The ads on the 2400 Chestnut St. building are being projected from a white van a block away.

A view of the Samsung phone ads being projected onto the 2400 Chestnut St. high-rise apartment building.
A view of the Samsung phone ads being projected onto the 2400 Chestnut St. high-rise apartment building.Read moreCourtesy of The Fitler Focus

Samsung, the South Korean electronics corporation with a current market cap of $263 billion, appears to be going cheap with its Philadelphia advertisements.

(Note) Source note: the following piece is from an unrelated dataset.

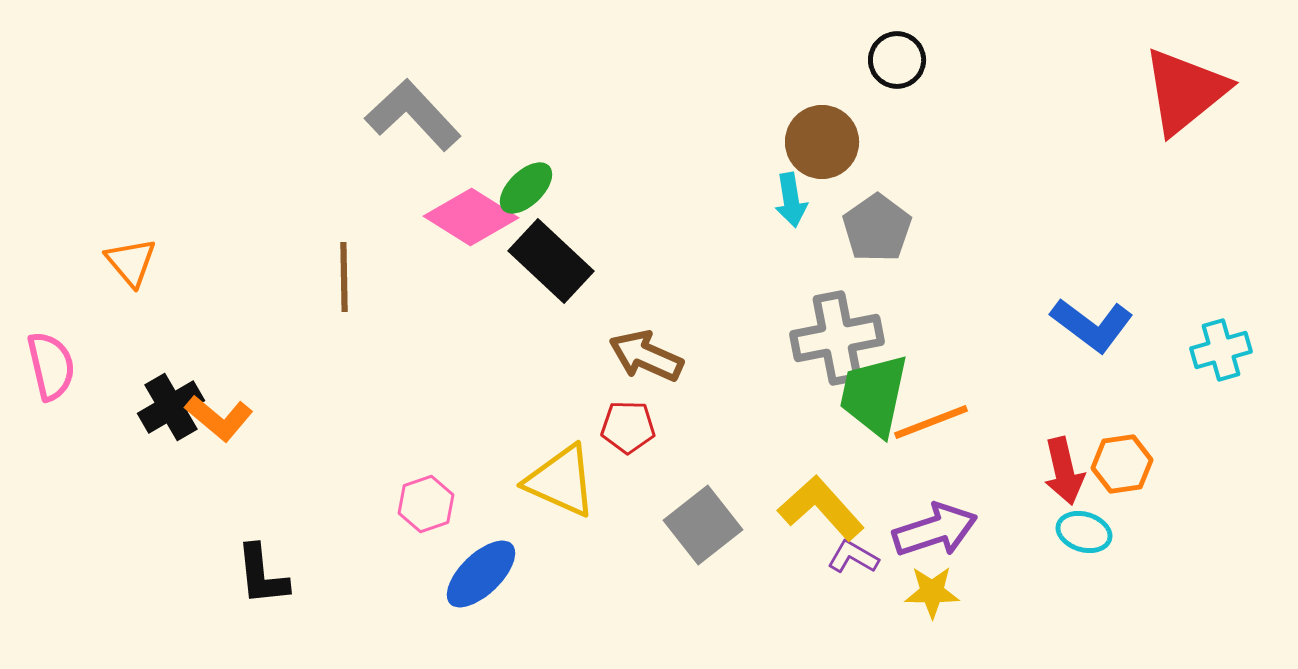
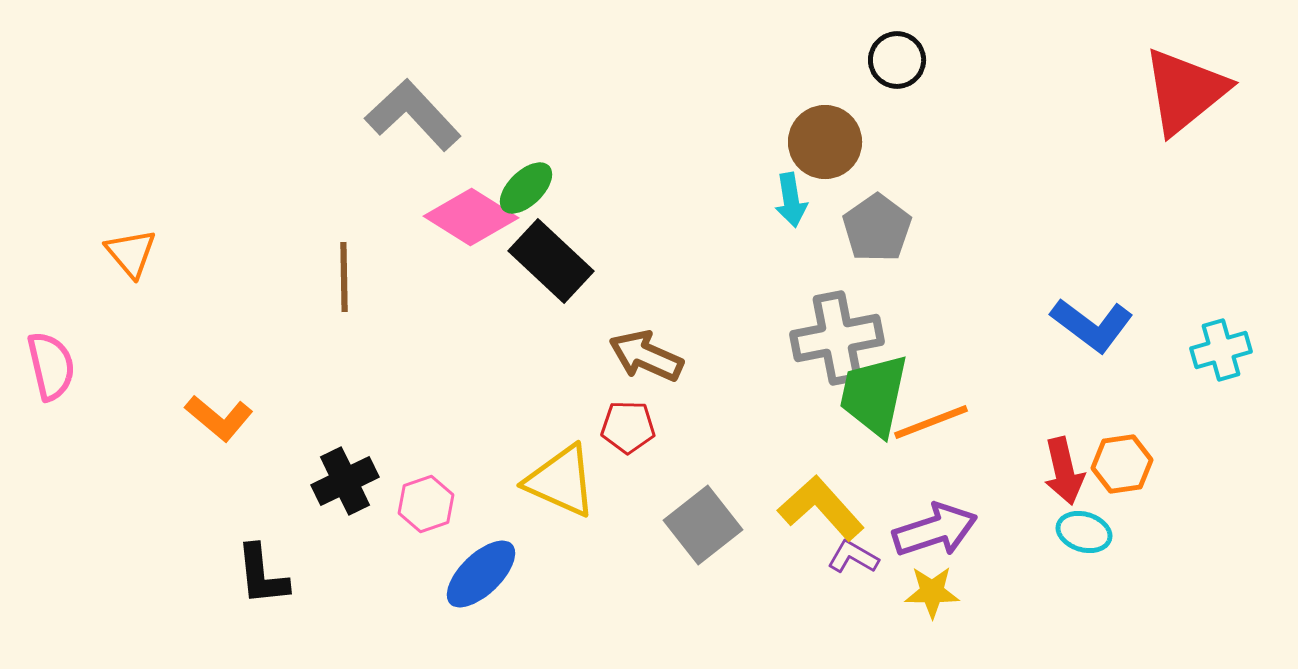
brown circle: moved 3 px right
orange triangle: moved 9 px up
black cross: moved 174 px right, 74 px down; rotated 4 degrees clockwise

In February, an audio visual crew working out of a nondescript white van began projecting ads for Samsung’s new Galaxy S25 phone on the side of the Center CIty high-rise apartment building 2400 Chestnut, as first reported by the Fitler Focus.

But the property manager for 2400 Chestnut told The Inquirer that the ads were unauthorized, with no one seeking approval to display them on the building.

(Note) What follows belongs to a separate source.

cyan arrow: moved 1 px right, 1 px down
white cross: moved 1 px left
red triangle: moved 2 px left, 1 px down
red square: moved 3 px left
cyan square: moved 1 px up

Samsung did not respond to a request for comment.

The production company subcontracted for the “projection mapping” ads is ATD Audio Visual, based in New York, as reported in the Fitler Focus. To display the ads, the ATD crew parks its van and sets up about a block away from the building, on the Center City side of the Chestnut Street bridge.

“We are a rental house that’s all,” ATD said in an email response to several questions from The Inquirer.

In Philadelphia, anyone conducting an outdoor advertisement must acquire a license from the city’s Department of Licenses and Inspections. There are some exceptions, including “on-site public art,” but it is unclear where projected advertisements fall under L&I’s regulations, or whether authorization is legally necessary.

L&I did not immediately respond to requests for comment.

This style of unconventional, attention-grabbing, and often low-budget advertisement is referred to as “guerrilla marketing.” Samsung has used it frequently over the past few years, including with other Galaxy S25 projected ads at the London Eye ferris wheel in January.

It isn’t the only major name doing so — Beyoncé projected advertisements for her Grammy-winning album Cowboy Carter on the face of several New York City museums last year, without authorization.